Christiane K. selbst schweigt an diesem ersten Prozesstag. Sie lässt der Strafkammer nur über ihren Verteidiger Felix Menke mitteilen, dass sie sich zunächst weder zu ihrem Lebenslauf noch zu den Tatvorwürfen äußern werde. Ansonsten beobachtet sie den Prozess äußerlich ruhig und aufmerksam, hin und wieder streicht sie sich eine Haarsträhne aus dem Gesicht.

Ihr Anwalt Thomas Seifert stellt mehrere Anträge und lehnt unter anderem den von der Staatsanwaltschaft eingesetzten psychiatrischen Gutachter ab, dessen Methodik „schablonenhaft“ sei. Der Psychiater habe Christiane K. während der Begutachtung zudem „vorgegaukelt“, alle Gespräche seien vertraulich. In einer vorläufigen Stellungnahme hatte der Sachverständige keine psychischen Erkrankungen bei der Angeklagten festgestellt. Anwalt Seifert will zudem den Ausgang eines Ermittlungsverfahrens gegen den Vater der Angeklagten abwarten, das derzeit in Mönchengladbach läuft. Die Ermittlungen sollen klären, ob er Christiane K. als Kind missbraucht hat – was wiederum für eine psychiatrische Beurteilung der Angeklagten eine Rolle spielen würde, so der Verteidiger.

Anwalt Seifert ist es auch, der am Rande des Prozesses vor Fernsehkameras und Journalisten bekräftigt, Christiane K. bestreite den Mord an ihren Kindern. Einer zweiten psychiatrischen Gutachterin hatte sie erzählt, ein Fremder mit einer OP-Maske sei an jenem Morgen in die Wohnung eingedrungen und habe ihre Kinder getötet.
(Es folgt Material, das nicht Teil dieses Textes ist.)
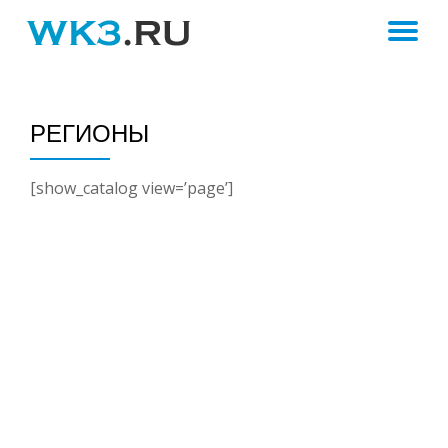
ПЕ
Skip
to
Н
content
РЕГИОНЫ
[show_catalog view=’page’]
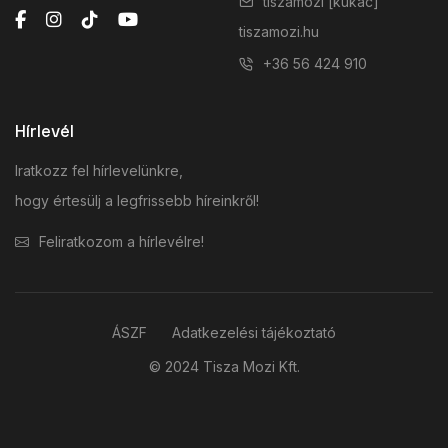
tiszamozi [kukac]
tiszamozi.hu
+36 56 424 910
Hírlevél
Iratkozz fel hírlevelünkre,
hogy értesülj a legfrissebb híreinkről!
Feliratkozom a hírlevélre!
ÁSZF
Adatkezelési tájékoztató
© 2024 Tisza Mozi Kft.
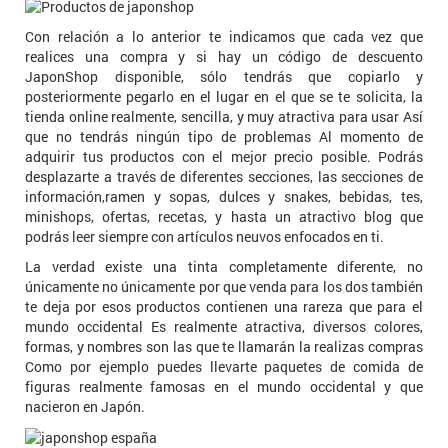
Con relación a lo anterior te indicamos que cada vez que
realices una compra y si hay un código de descuento
JaponShop disponible, sólo tendrás que copiarlo y
posteriormente pegarlo en el lugar en el que se te solicita, la
tienda online realmente, sencilla, y muy atractiva para usar Así
que no tendrás ningún tipo de problemas Al momento de
adquirir tus productos con el mejor precio posible. Podrás
desplazarte a través de diferentes secciones, las secciones de
información,ramen y sopas, dulces y snakes, bebidas, tes,
minishops, ofertas, recetas, y hasta un atractivo blog que
podrás leer siempre con artículos neuvos enfocados en ti.
La verdad existe una tinta completamente diferente, no
únicamente no únicamente por que venda para los dos también
te deja por esos productos contienen una rareza que para el
mundo occidental Es realmente atractiva, diversos colores,
formas, y nombres son las que te llamarán la realizas compras
Como por ejemplo puedes llevarte paquetes de comida de
figuras realmente famosas en el mundo occidental y que
nacieron en Japón.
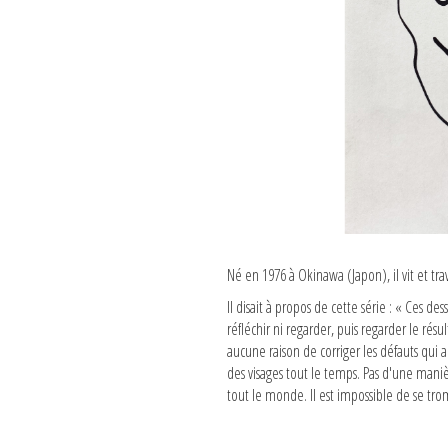
Né en 1976 à Okinawa (Japon), il vit et tra
Il disait à propos de cette série : « Ces de
réfléchir ni regarder, puis regarder le résult
aucune raison de corriger les défauts qui a
des visages tout le temps. Pas d'une man
tout le monde. Il est impossible de se tromp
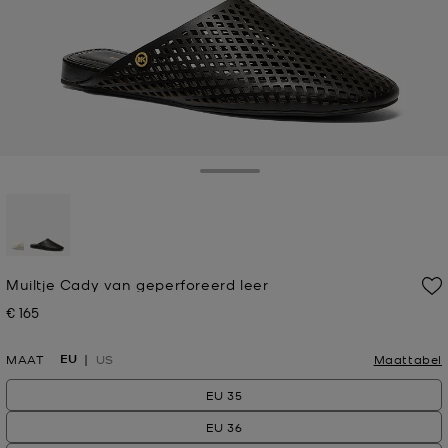
Toggle Drawer
geselecteerd
Muiltje Cady van geperforeerd leer
€ 165
Nu
EU
MAAT
US
Maattabel
EU 35
EU 36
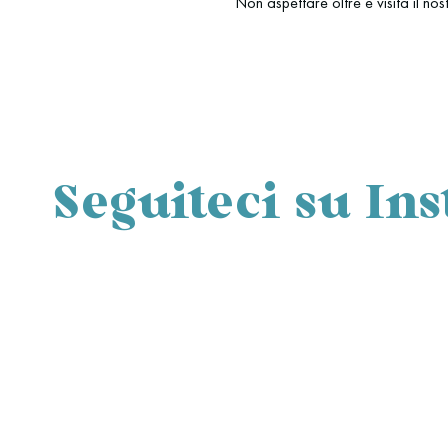
Non aspettare oltre e visita il nos
Seguiteci su In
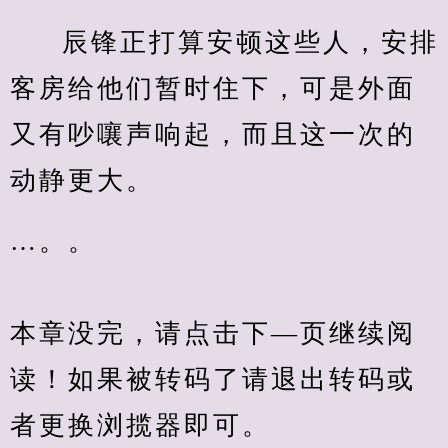
辰锋正打算安顿这些人，安排
客房给他们暂时住下，可是外面
又有吵嚷声响起，而且这一次的
动静更大。
…。。
本章没完，请点击下—页继续阅
读！如果被转码了请退出转码或
者更换浏揽器即可。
Möglicherweise äußert sich die Angeklagte am Donnerstag, dann wird der Prozess fortgesetzt.

Das Landgericht hat für den Fall elf Verhandlungstage angesetzt. Dann will die Strafkammer unter Vorsitz von Richter Jochen Kötter ihr Urteil verkünden. Christiane K. droht eine lebenslange Haftstrafe.